Washington, May 21 (RHC)-- Officials from the International Monetary Fund (IMF) say they want to "quickly reach an accord" with the government of Argentina in light of the country’s economic crisis.
"IMF personnel are continuing to talk with Argentinean authorities in order to agree on a program supported by the fund," said the IMF's spokesperson Gerry Rice. "Our shared objective is to come to a quick agreement through these negotiations," Rice added.
Last week, after the Argentinean Central Bank tried to save the rapidly devaluing peso by hiking interest rates to 40 percent, President Mauricio Macri requested a Stand-By Arrangement (SBA) in the amount of $30 billion from the IMF. This type of loan offers large amounts of fast cash up front during times of "economic crisis."
Analysts say this type of loan will surely come with more IMF conditions in exchange for the monies compared to, say, the Fund's Flexible Credit Line, which has fewer strings attached in terms of how Argentina can spend the cash. However, the two parties have yet to hammer out the details of the loan specifications.

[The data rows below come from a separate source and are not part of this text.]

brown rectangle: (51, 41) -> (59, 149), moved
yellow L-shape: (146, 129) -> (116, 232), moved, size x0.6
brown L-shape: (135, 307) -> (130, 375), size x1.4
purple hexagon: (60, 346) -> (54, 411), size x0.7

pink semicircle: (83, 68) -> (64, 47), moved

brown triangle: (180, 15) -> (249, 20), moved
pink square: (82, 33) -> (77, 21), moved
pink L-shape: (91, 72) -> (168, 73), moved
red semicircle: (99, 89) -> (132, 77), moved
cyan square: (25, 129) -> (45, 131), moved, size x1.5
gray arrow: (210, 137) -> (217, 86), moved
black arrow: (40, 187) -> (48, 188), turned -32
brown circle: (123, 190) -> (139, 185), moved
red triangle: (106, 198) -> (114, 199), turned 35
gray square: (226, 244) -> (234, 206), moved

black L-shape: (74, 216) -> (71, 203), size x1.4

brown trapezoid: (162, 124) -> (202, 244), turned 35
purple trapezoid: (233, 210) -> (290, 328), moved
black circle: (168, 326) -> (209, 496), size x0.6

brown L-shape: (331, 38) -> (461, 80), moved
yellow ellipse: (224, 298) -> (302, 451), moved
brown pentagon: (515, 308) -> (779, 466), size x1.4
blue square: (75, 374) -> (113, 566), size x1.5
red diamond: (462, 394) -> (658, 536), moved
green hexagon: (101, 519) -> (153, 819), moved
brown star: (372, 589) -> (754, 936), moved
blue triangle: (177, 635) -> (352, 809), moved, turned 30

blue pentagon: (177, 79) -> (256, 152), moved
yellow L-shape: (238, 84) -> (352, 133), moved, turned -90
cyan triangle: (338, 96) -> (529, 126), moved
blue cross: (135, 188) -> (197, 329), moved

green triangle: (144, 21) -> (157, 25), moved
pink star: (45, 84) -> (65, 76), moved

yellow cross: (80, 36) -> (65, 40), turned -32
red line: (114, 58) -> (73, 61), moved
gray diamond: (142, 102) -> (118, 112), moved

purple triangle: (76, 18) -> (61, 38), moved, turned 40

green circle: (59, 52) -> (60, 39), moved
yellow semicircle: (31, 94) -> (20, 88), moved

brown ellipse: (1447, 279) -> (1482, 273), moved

An agro-industrial worker told EFE that the current situation reminds him of what happened during the eighties -- "The dollar and inflation skyrocketed and he (the president) had to resign." The government became indebted to the IMF during the 1990s and by 2000 the country experienced its worst economic crisis in contemporary history, largely due to the fund’s strict austerity measures and heavy-handed macroeconomic policies.
Macri says that U.S. President Donald Trump gave his full support to the Argentinean loan. "Trump ratified his support" during a phone conversation Macri says he had with his counterpart.
Last week, U.S. Undersecretary of Treasury for International Relations, David Malpass, gave his "deep backing" to Macri’s decision to engage with the IMF and supports Argentina's "market-oriented reforms."
Since entering office two years ago Macri has slashed energy, transportation and gas subsidies, eliminated over one thousand state jobs, and cut taxes for mining and agro-industrial sectors all with the stated intent to control the nation’s inflation that hovers at 25 percent.